Auteurs : Manuel J Grotesque (voir aussi l'historique)
Date de création de l'article : 2007
Rubrique: La revue de sociologie lo-fi
Etat de la rédaction: achevé
Droit de rédaction : non éditable
Licence : Licence culturelle non-marchande


Création de la page: 26 novembre 2013 / Dernière modification de la page: 26 novembre 2013 / Propriétaire de la page: Benjamin Grassineau


Résumé :



Publié pour la première fois en 2007 sur la RSU

Les réseaux dits alternatifs regorgent d’individus se présentant volontiers comme “rebelles”, “anti-système”, “déviants”, mais ils ont souvent peu de réflexion sur ces déviances, leurs causes, les formes qu’elles peuvent prendre. On sort des rails, on est rapidement pointé du doigt, ce qui conforte notre orgueil individualiste et romantique, puis on se consume (physiquement comme psychiquement) à l’instar d’une comète fugace. Ce jeu du petit martyr, qui va à l’encontre de toute action constructive et découle peut-être simplement de notre passif chrétien, est le premier concept boiteux avec lequel je proposerais d’en finir au sein des réseaux alternatifs.
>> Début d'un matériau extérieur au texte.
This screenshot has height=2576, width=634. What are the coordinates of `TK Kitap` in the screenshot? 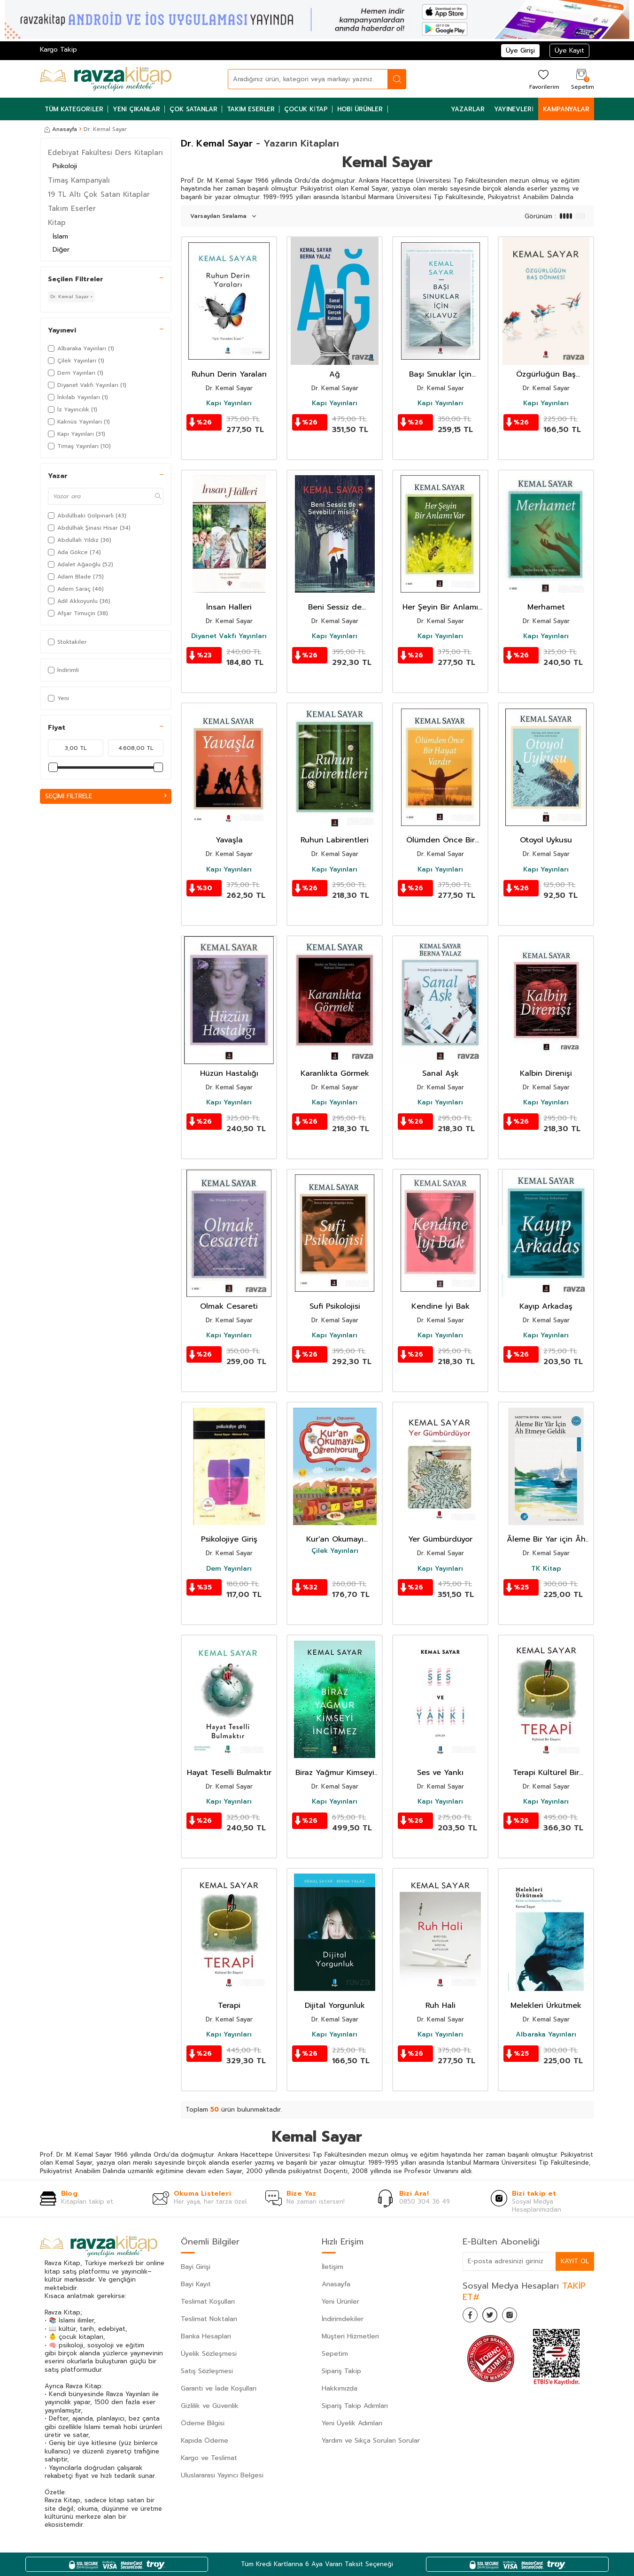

C’est toute une gamme de poses qu’on se plaît à prendre tout en se prétendant libertaire: on s’agresse stupidement entre nous, on reproduit les schémas de domination, on complote comme une mégère, on se comporte en éternel adolescent, on simplifie les idées à de simples slogans, on s’invente des personnages plein d’allant, mi-Don Quichotte mi-Jésus, on fuit la réalité en permanence et avec tout ça… on se prétend libre?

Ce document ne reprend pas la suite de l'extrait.